Fitch ouvre le bal des revues d'automne des agences de notation. Toutes, au vu de l'état des finances publiques françaises et de la crise politique persistante depuis la dissolution, classent la France AA- ou équivalent (qualité de dette "haute ou bonne"), avec, pour certaines comme Fitch, une "perspective négative".

Ce qui préfigure une dégradation: en ce cas, la France basculerait en catégorie A (qualité "moyenne supérieure"), et devrait verser à ceux qui investissent dans sa dette une prime de risque supérieure, accroissant d'autant les remboursements de cette dette.

Pour Eric Dor, directeur des études économiques à l'IESEG School of Management, une dégradation serait "logique". D'abord parce que la situation politique n'aide pas à mettre en œuvre "un plan crédible d'assainissement budgétaire", comme Fitch l'exigeait en mars.

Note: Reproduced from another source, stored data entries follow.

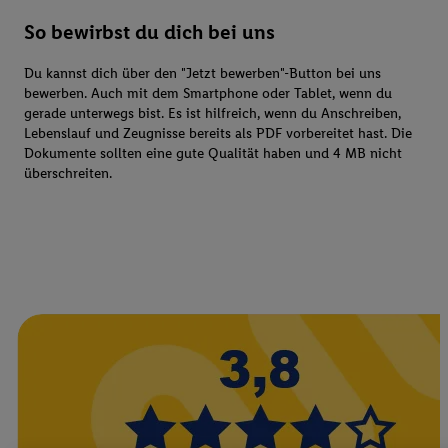
So bewirbst du dich bei uns
Du kannst dich über den "Jetzt bewerben"-Button bei uns
bewerben. Auch mit dem Smartphone oder Tablet, wenn du
gerade unterwegs bist. Es ist hilfreich, wenn du Anschreiben,
Lebenslauf und Zeugnisse bereits als PDF vorbereitet hast. Die
Dokumente sollten eine gute Qualität haben und 4 MB nicht
überschreiten.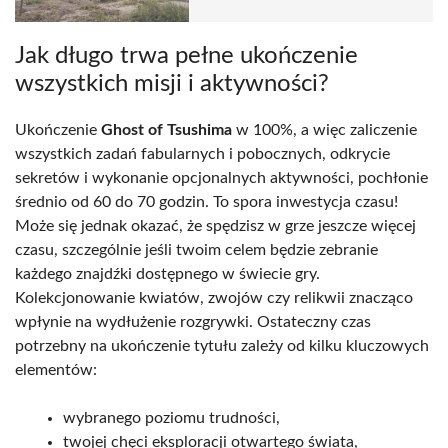
Jak długo trwa pełne ukończenie
wszystkich misji i aktywności?
Ukończenie
Ghost of Tsushima
w 100%, a więc zaliczenie
wszystkich zadań fabularnych i pobocznych, odkrycie
sekretów i wykonanie opcjonalnych aktywności, pochłonie
średnio od 60 do 70 godzin. To spora inwestycja czasu!
Może się jednak okazać, że spędzisz w grze jeszcze więcej
czasu, szczególnie jeśli twoim celem będzie zebranie
każdego znajdźki dostępnego w świecie gry.
Kolekcjonowanie kwiatów, zwojów czy relikwii znacząco
wpłynie na wydłużenie rozgrywki. Ostateczny czas
potrzebny na ukończenie tytułu zależy od kilku kluczowych
elementów:
wybranego poziomu trudności,
twojej chęci eksploracji otwartego świata,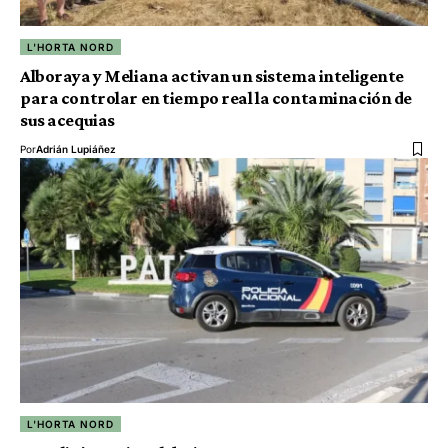
L'HORTA NORD
Alboraya y Meliana activan un sistema inteligente
para controlar en tiempo real la contaminación de
sus acequias
Por
Adrián Lupiáñez
L'HORTA NORD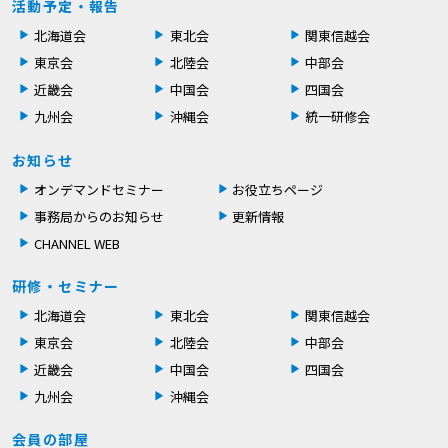
活動予定・報告
北海道会
東北会
関東信越会
東京会
北陸会
中部会
近畿会
中国会
四国会
九州会
沖縄会
統一研修会
お知らせ
オンデマンドセミナー
お役立ちページ
事務局からのお知らせ
更新情報
CHANNEL WEB
研修・セミナー
北海道会
東北会
関東信越会
東京会
北陸会
中部会
近畿会
中国会
四国会
九州会
沖縄会
会員の部屋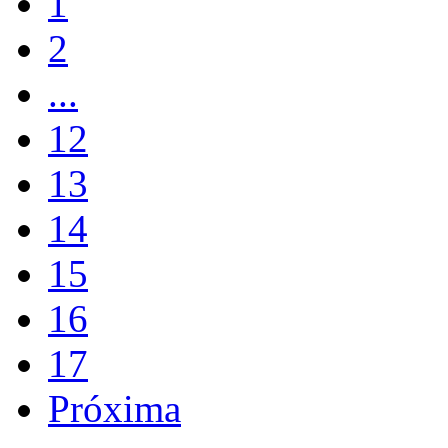
1
2
...
12
13
14
15
16
17
Próxima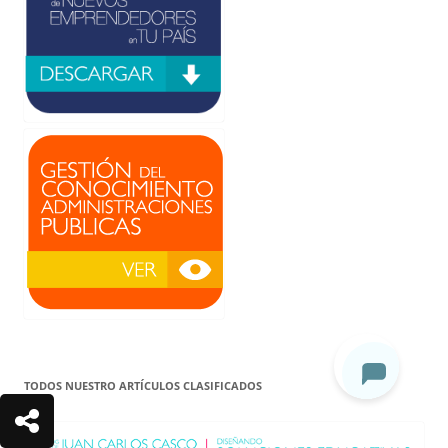
TODOS NUESTRO ARTÍCULOS CLASIFICADOS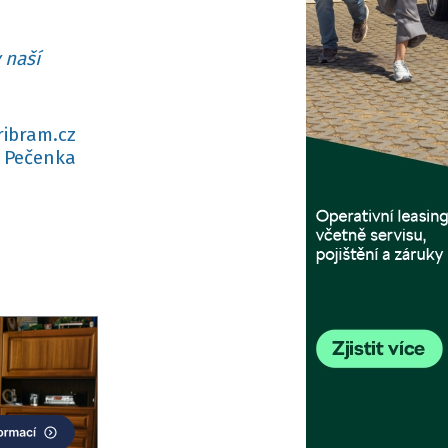
 naší
ribram.cz
 Pečenka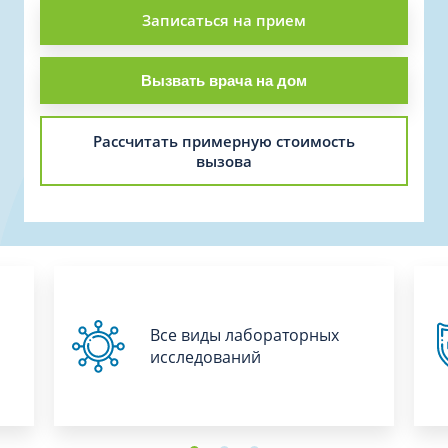
Записаться на прием
Вызвать врача на дом
Рассчитать примерную стоимость
вызова
Все виды лабораторных
исследований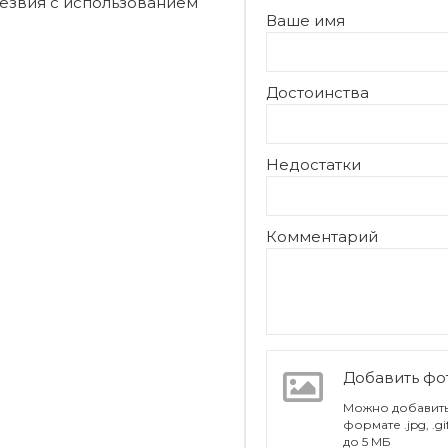
лезвия с использованием
Ваше имя
Достоинства
Недостатки
Комментарий
Добавить ф
Можно добавить
формате .jpg, .g
до 5 МБ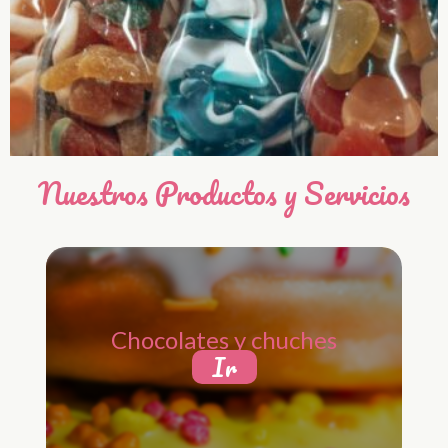
Nuestros Productos y Servicios
Chocolates y chuches
Ir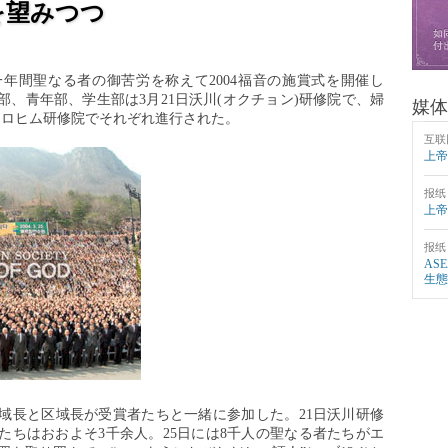
を望みつつ
年間聖なる者の御苦労を称えて2004福音の施賞式を開催し
、青年部、学生部は3月21日沃川(オクチョン)研修院で、婦
媒体
エロヒム研修院でそれぞれ進行された。
互联
上帝
报纸
上帝
报纸
AS
生態
域長と区域長が受賞者たちと一緒に参加した。21日沃川研修
たちはおおよそ3千余人。25日には8千人の聖なる者たちがエ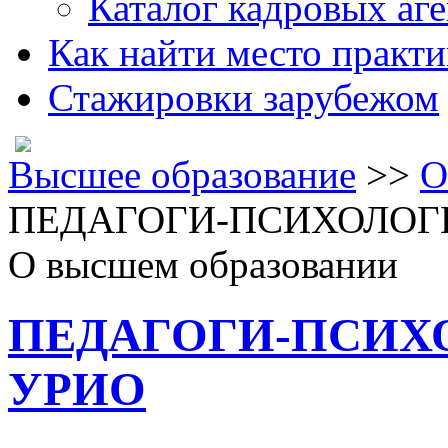
Каталог кадровых аге
Как найти место практ
Стажировки зарубежом
Высшее образование
>>
О
ПЕДАГОГИ-ПСИХОЛОГИ
О высшем образовании
ПЕДАГОГИ-ПСИХ
УРИО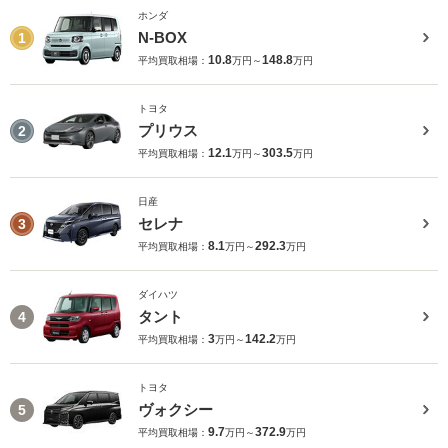
ホンダ
N-BOX
1
10.8
148.8
平均買取相場：
万円～
万円
トヨタ
プリウス
2
12.1
303.5
平均買取相場：
万円～
万円
日産
セレナ
3
8.1
292.3
平均買取相場：
万円～
万円
ダイハツ
タント
4
3
142.2
平均買取相場：
万円～
万円
トヨタ
ヴォクシー
5
9.7
372.9
平均買取相場：
万円～
万円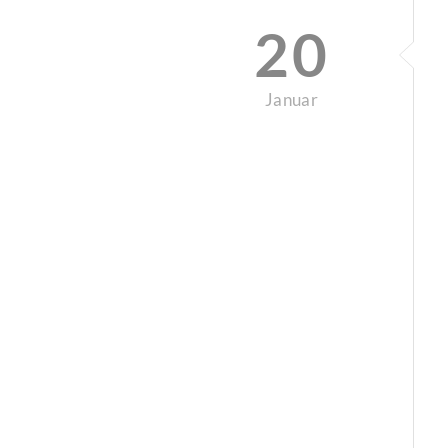
20
Januar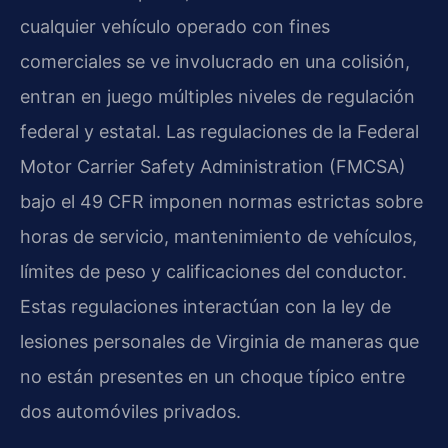
cualquier vehículo operado con fines
comerciales se ve involucrado en una colisión,
entran en juego múltiples niveles de regulación
federal y estatal. Las regulaciones de la Federal
Motor Carrier Safety Administration (FMCSA)
bajo el 49 CFR imponen normas estrictas sobre
horas de servicio, mantenimiento de vehículos,
límites de peso y calificaciones del conductor.
Estas regulaciones interactúan con la ley de
lesiones personales de Virginia de maneras que
no están presentes en un choque típico entre
dos automóviles privados.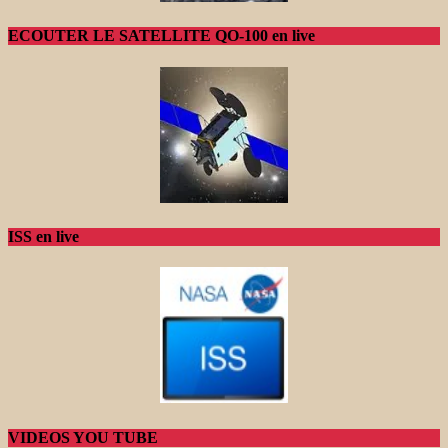
ECOUTER LE SATELLITE QO-100 en live
ISS en live
VIDEOS YOU TUBE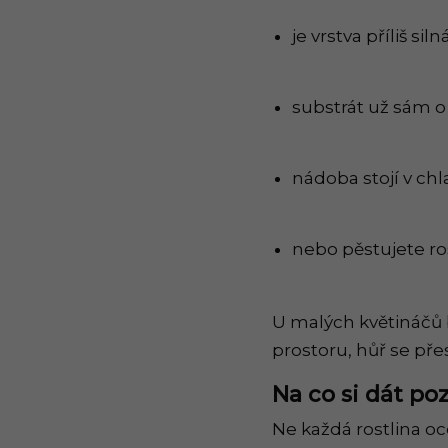
je vrstva příliš silná
substrát už sám o
nádoba stojí v ch
nebo pěstujete rost
U malých květináčů 
prostoru, hůř se př
Na co si dát poz
Ne každá rostlina oc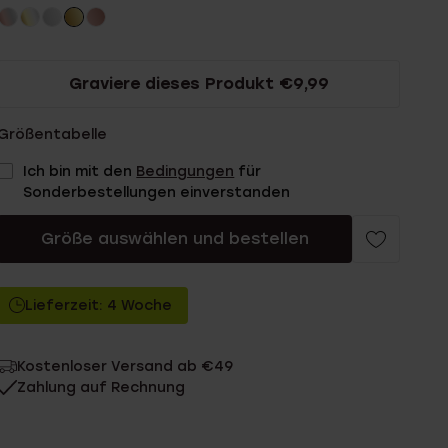
Graviere dieses Produkt €9,99
Größentabelle
Ich bin mit den
Bedingungen
für
Sonderbestellungen einverstanden
Größe auswählen und bestellen
Lieferzeit: 4 Woche
Kostenloser Versand ab €49
Zahlung auf Rechnung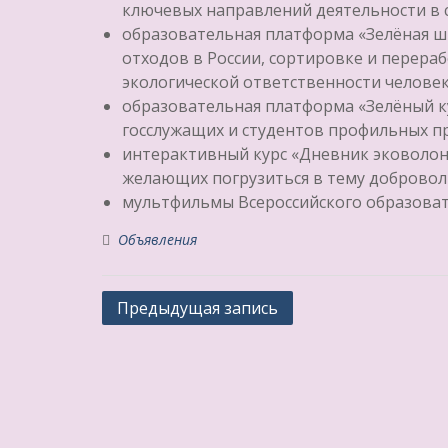
ключевых направлений деятельности в 
образовательная платформа «Зелёная шк
отходов в России, сортировке и перера
экологической ответственности человек
образовательная платформа «Зелёный ку
госслужащих и студентов профильных п
интерактивный курс «Дневник эковолонт
желающих погрузиться в тему добровол
мультфильмы Всероссийского образова
Объявления
Навигация
Предыдущая запись
по
записям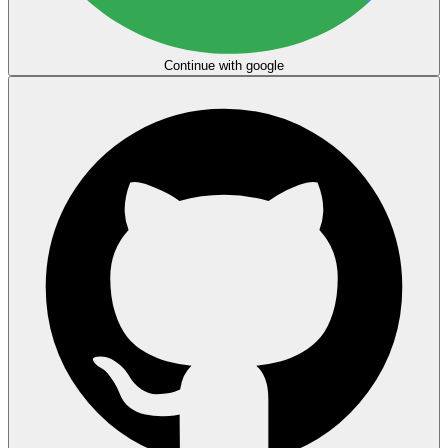
Continue with google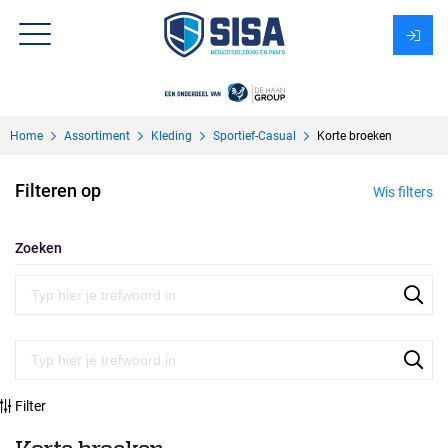
Assortiment
Home
Assortiment
Kleding
Sportief-Casual
Korte broeken
Over Sisa
Filteren op
Wis filters
KMS
Uitzendbureau?
Zoeken
Filter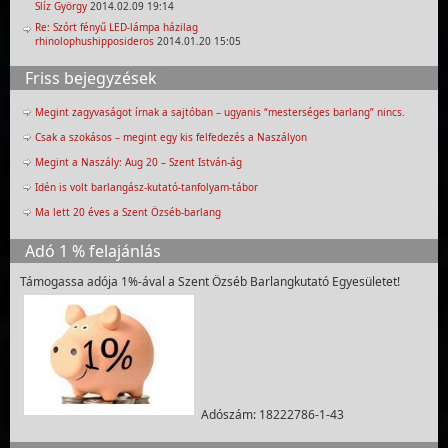
Slíz György
2014.02.09 19:14
Re: Szórt fényű LED-lámpa házilag
rhinolophushipposideros
2014.01.20 15:05
Friss bejegyzések
Megint zagyvaságot írnak a sajtóban – ugyanis “mesterséges barlang” nincs.
Csak a szokásos – megint egy kis felfedezés a Naszályon
Megint a Naszály: Aug 20 – Szent István-ág
Idén is volt barlangász-kutató-tanfolyam-tábor
Ma lett 20 éves a Szent Özséb-barlang
Adó 1 % felajánlás
Támogassa adója 1%-ával a Szent Özséb Barlangkutató Egyesületet!
Adószám: 18222786-1-43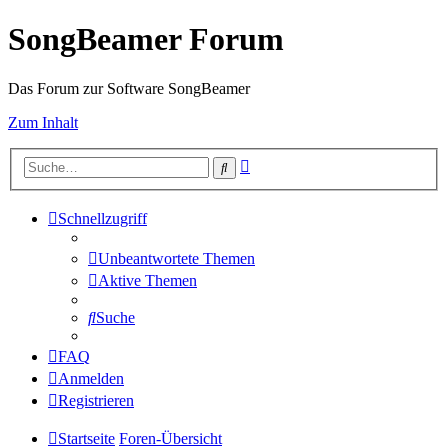
SongBeamer Forum
Das Forum zur Software SongBeamer
Zum Inhalt
Erweiterte
Suche
Suche
Schnellzugriff
Unbeantwortete Themen
Aktive Themen
Suche
FAQ
Anmelden
Registrieren
Startseite
Foren-Übersicht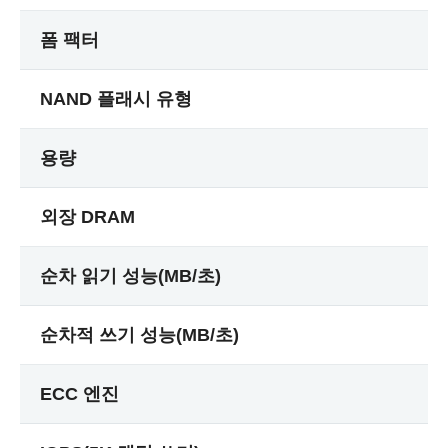
폼 팩터
NAND 플래시 유형
용량
외장 DRAM
순차 읽기 성능(MB/초)
순차적 쓰기 성능(MB/초)
ECC 엔진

Mais aussi pour effacer "une incohérence" : 17 pays européens sont moins bien notés que la France alors qu'ils ont - à très peu d'exceptions près - des ratios de finances publiques meilleurs que les 5,8% du PIB de déficit public et 113% du PIB de dette publique enregistrés en France en 2024.

Coup d'envoi 

Depuis mardi, la nomination rapide à Matignon de Sébastien Lecornu pour succéder à François Bayrou, tombé la veille lors du vote de confiance, ravive l'espoir d'un budget 2026 présenté en temps et heure.

Lucile Bembaron, économiste chez Asterès, juge ainsi "plausible" que Fitch "attende davantage de visibilité politique" pour agir.

D'autant, remarque Hadrien Camatte, économiste France chez Natixis, que les finances publiques n'ont pas enregistré cette année de nouveau dérapage inattendu, et que "la croissance résiste".

L'Insee a même annoncé jeudi qu'en dépit du "manque de confiance" généralisé, celle-ci pourrait dépasser la prévision du gouvernement sortant - 0,7% - pour atteindre 0,8% cette année.

Anthony Morlet-Lavidalie, responsable France à l'institut Rexecode, observe aussi que Fitch, la plus petite des trois principales agences internationales de notation, "donne rarement le coup d'envoi" des dégradations.

Mais il estime "très probable" que la principale agence, S&P Global, abaissera le pouce lors de sa propre revue, le 28 novembre.

Selon ses calculs, la France ne sera en effet pas en mesure de réduire à moins de 5% son déficit public l'an prochain, contre les 4,6% qu'espérait François Bayrou.

Les économistes affirment cependant qu'une dégradation ne troublerait pas les marchés, "qui l'ont déjà intégrée", relève Maxime Darmet, économiste senior chez Allianz Trade.

Syndrome 

La dette française s'y négocie déjà à un taux bien plus coûteux que la dette allemande, dépassant même l'espace d'une journée, mardi, le taux de la dette italienne.

Les marchés donnent déjà à la France une "notation implicite" bien plus basse que sa note actuelle de AA-, estime M. Morlet-Lavidalie.

Il craint des taux qui resteraient "durablement très élevés", provoquant "un étranglement progressif", avec des intérêts à rembourser captant "une part significative de la dépense publique, alors qu'on a des besoins considérables sur d'autres postes".

L'économiste décrit une France en proie au "syndrome du mauvais élève".

"Lorsqu'on avait 20/20", explique-t-il - la France était jusqu'à 2012 notée AAA, note maximale qu'a toujours l'Allemagne - "on faisait tout pour s'y maintenir. Maintenant on dit que 17/20 (AA-) ça reste une très bonne note. Bientôt ce sera +tant qu'on est au-dessus de la moyenne, c'est pas si mal+. Quand on est la France, en zone euro, on devrait quand même être un peu plus ambitieux que cela!", dit-il à l'AFP.

Pour autant, même abaissée à A+, "la dette française resterait de très bonne qualité", relativise M. Camatte, préférant souligner "la forte épargne des ménages et une position des entreprises qui reste très saine".